Ontario Power Generation is close to completing a wind turbine with a generating capacity of 1.8MW which it claims will be the largest in North America.

The unit is being built at the Pickering nuclear power plant, east of Toronto.

The turbine, which has been manufactured by a Danish company, stands 117 m high and has 39 m blades. The unit forms part of Ontario Power Generation’s strategy to invest $33 million in renewable energy sources as it prepares for deregulation of the Ontario power sector.

The Pickering site, on the shore of Lake Ontario, has a good wind regime and the nuclear site means that the unit can be connected directly into the grid without additional transmission line construction.

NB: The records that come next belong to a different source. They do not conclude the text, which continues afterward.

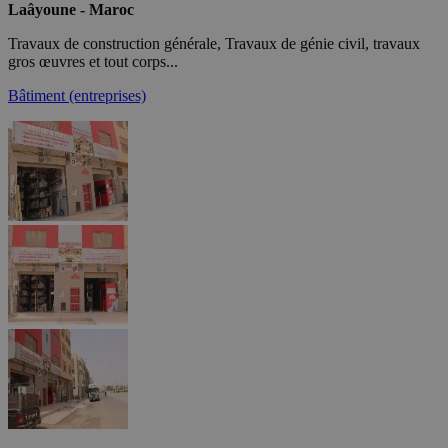
Laâyoune - Maroc
Travaux de construction générale, Travaux de génie civil, travaux
gros œuvres et tout corps...
Bâtiment (entreprises)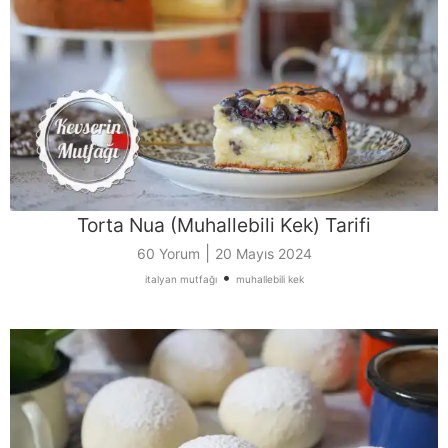
Torta Nua (Muhallebili Kek) Tarifi
|
60 Yorum
20 Mayıs 2024
•
italyan mutfağı
muhallebili kek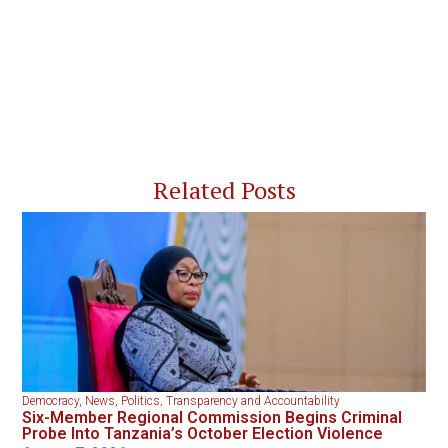
Related Posts
Democracy
,
News
,
Politics
,
Transparency and Accountability
Six-Member Regional Commission Begins Criminal
Probe Into Tanzania’s October Election Violence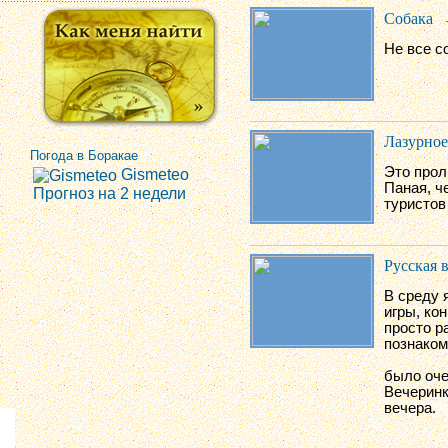
Собака
Не все с
Лазурное
Погода в Боракае
Это прол
Gismeteo
Паная, ч
Прогноз на 2 недели
туристов
Русская 
В среду 
игры, ко
просто р
познаком
было оче
Вечеринк
вечера.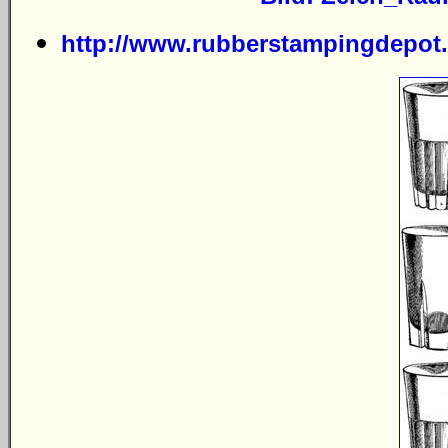
http://www.rubberstampingdepo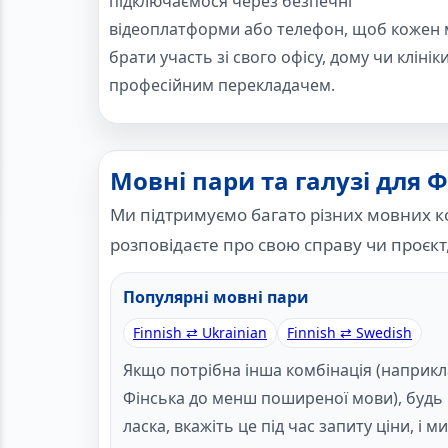
підключаємося через безпечні
відеоплатформи або телефон, щоб кожен 
брати участь зі свого офісу, дому чи клініки
професійним перекладачем.
Мовні пари та галузі для 
Ми підтримуємо багато різних мовних к
розповідаєте про свою справу чи проєкт
Популярні мовні пари
Finnish ⇄ Ukrainian
Finnish ⇄ Swedish
Якщо потрібна інша комбінація (наприкл
Фінська до менш поширеної мови), будь
ласка, вкажіть це під час запиту ціни, і ми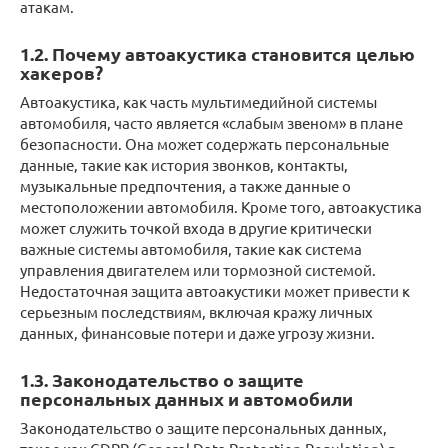
атакам.
1.2. Почему автоакустика становится целью
хакеров?
Автоакустика, как часть мультимедийной системы
автомобиля, часто является «слабым звеном» в плане
безопасности. Она может содержать персональные
данные, такие как история звонков, контакты,
музыкальные предпочтения, а также данные о
местоположении автомобиля. Кроме того, автоакустика
может служить точкой входа в другие критически
важные системы автомобиля, такие как система
управления двигателем или тормозной системой.
Недостаточная защита автоакустики может привести к
серьезным последствиям, включая кражу личных
данных, финансовые потери и даже угрозу жизни.
1.3. Законодательство о защите
персональных данных и автомобили
Законодательство о защите персональных данных,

The lakeshore position has the additional benefit of being highly visible and good for public relations for the utility which has been criticized recently for relying too heavily on a coal-fired plant at Nanticoke on the shore of Lake Erie.

The 1.8 MW turbine at Pickering will be completed before work even starts on a project announced in March 2000, for a 10MW wind farm at the Bruce nuclear power station on the shore of Lake Huron. This larger wind facility will be populated with 600 kW turbines, and is due to be completed in 2002. There is already one demonstration turbine operating at the site.

Ontario Power Generation wants to quadruple its renewable energy capacity by 2005, using a mix of wind, solar, hydro and biogas.